Davis — an Alabama grad — and the rest of ESPN’s College Gameday crew descended on Baton Rouge Friday in advance of their live broadcast from the quad on LSU’s campus Saturday morning. The game, which will be broadcast at 7 o’clock on CBS Saturday, pits undefeated No. 1 Alabama against a 5-2 LSU squad that checks in at No. 13 in the first College Football Playoff rankings.
Getting past Alabama will be a tough task for LSU. But to Davis, is the Tigers can win Saturday, they’ll be in as good of a position as any two-loss team in the country.

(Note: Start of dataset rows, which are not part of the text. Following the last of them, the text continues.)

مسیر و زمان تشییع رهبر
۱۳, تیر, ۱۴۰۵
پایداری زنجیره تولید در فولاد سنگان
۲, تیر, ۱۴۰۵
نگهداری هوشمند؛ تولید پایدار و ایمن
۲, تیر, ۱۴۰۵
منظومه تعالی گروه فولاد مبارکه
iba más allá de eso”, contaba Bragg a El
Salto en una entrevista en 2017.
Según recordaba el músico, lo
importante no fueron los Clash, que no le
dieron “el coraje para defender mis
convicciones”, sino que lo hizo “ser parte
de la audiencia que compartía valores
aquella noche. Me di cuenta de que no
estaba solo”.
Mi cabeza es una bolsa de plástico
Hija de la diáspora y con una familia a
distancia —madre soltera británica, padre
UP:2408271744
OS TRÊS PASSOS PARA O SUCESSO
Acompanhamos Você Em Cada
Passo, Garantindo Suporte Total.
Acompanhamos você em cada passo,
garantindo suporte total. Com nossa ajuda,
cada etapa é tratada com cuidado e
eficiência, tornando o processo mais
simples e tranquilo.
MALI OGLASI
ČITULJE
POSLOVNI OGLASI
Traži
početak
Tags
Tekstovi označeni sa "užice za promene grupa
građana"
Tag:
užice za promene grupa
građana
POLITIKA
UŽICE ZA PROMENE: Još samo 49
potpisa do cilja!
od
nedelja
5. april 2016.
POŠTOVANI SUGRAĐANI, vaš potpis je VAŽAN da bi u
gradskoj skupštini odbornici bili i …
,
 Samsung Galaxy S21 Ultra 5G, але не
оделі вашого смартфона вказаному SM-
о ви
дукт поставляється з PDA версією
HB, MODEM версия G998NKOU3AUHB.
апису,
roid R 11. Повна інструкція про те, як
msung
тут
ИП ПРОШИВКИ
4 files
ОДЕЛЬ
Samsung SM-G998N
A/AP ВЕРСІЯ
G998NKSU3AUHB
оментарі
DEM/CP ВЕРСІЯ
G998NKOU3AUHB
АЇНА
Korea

“They might need a little help from Auburn to get in the West, but if LSU wins this game, they’re not that far away from having a two-loss team in the playoff,” Davis said. “LSU would set itself up at least within shouting distance of making a title run, albeit against a very difficult closing schedule.”
After Alabama, LSU faces Arkansas and Texas A&M on the road, as well as the Florida Gators at home. But that’s the distant future. Right now the entire focus is on a new-look Alabama team with a dynamic offense led by freshman quarterback Jalen Hurts and an imposing defense led by likely All-Americans Jonathan Allen and Reuben Foster.

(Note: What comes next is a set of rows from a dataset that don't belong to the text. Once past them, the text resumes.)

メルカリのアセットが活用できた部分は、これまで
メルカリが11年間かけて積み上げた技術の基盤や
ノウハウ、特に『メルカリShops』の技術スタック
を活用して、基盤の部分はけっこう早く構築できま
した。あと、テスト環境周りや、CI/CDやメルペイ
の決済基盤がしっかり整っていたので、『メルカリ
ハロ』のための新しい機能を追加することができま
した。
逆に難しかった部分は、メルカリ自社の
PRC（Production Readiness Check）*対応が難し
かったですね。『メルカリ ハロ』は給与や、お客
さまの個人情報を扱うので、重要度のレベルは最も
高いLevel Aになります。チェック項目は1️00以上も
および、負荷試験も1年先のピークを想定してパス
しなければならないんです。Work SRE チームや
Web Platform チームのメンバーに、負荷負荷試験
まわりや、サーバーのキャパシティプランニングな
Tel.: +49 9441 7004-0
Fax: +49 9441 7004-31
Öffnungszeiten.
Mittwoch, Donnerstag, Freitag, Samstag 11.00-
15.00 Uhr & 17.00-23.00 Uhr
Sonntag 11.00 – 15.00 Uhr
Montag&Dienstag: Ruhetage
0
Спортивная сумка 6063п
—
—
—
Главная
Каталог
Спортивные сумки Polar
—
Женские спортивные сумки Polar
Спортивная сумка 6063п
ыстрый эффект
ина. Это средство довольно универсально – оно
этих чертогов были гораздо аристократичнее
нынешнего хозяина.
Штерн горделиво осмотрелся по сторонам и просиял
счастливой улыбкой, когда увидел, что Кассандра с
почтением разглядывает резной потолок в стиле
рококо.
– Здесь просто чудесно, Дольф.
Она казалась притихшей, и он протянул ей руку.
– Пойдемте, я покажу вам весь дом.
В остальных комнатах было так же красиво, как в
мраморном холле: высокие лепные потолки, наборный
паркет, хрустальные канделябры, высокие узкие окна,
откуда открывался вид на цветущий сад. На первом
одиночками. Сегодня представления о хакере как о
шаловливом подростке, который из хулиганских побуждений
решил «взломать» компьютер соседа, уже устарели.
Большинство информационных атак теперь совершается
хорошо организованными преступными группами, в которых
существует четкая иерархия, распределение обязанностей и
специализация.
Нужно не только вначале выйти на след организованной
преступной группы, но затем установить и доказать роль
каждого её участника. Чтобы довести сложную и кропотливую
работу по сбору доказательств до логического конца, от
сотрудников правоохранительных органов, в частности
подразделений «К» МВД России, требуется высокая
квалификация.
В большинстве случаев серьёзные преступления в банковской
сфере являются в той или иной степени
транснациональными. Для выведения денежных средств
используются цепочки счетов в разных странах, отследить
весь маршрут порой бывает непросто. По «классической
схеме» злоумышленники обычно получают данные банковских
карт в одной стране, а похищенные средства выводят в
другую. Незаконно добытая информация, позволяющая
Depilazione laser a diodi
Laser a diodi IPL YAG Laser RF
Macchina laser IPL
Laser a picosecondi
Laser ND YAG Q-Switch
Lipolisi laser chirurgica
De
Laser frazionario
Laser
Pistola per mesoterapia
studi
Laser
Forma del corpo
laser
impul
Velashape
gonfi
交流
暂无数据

As with almost all of the Alabama-LSU games of the Saban era in Tuscaloosa, Davis said he thinks this game will come down to defense.
“You look at the stats that LSU’s defense has put up,” he said. “While Alabama’s has been dynamic, LSU’s has been stifling. I think you’re going to see pretty much what we’ve come to expect in these games. I think you’re going to see a typical Alabama-LSU grown man game.”
That said, LSU running back Leonard Fournette is poised to be an x-factor.
Alabama held Fournette to 31 yards on 19 carries last year, the worst game of his career. But Fournette comes into Saturday off the best game of his college career, a 284-yard and three touchdown performance that re-energized the LSU offense and, to College Gameday’s Desmond Howard, pushed Fournette back into the Heisman Trophy discussion.
“What he did against Ole Miss, to me he’s in the Heisman race,” Howard, a Heisman winner himself, said. “He has to be. People say ‘Well, he missed three games.’ I said ‘To hell with that! Tom Brady missed four games. You look at the odds who’s favored right now to be MVP of the NFL.’ If your performance warrants you being in that conversation, then so be it. To me, Leonard Fournette, when you watch him, he’s an elite running back.”
With the shadow of last year’s game against Alabama looming, Howard said that Fournette is going to have to stay within himself to not let personal vendettas distract him from the ultimate goal. But given what he’s heard about Fournette, he doesn’t think that will be a problem.
“The thing that I like about Leonard is I heard they just had a players only meeting and Leonard was instrumental in calling for a players only meeting,” Howard said. “I think that he’s mature enough to understand that this isn’t about me having a big game against Alabama. This is about us walking off the field with a victory. If we win by one point and we beat Alabama, I don’t care how many yards I have or how many touchdowns I score. We just pulled off something that nobody thought we could do except us.”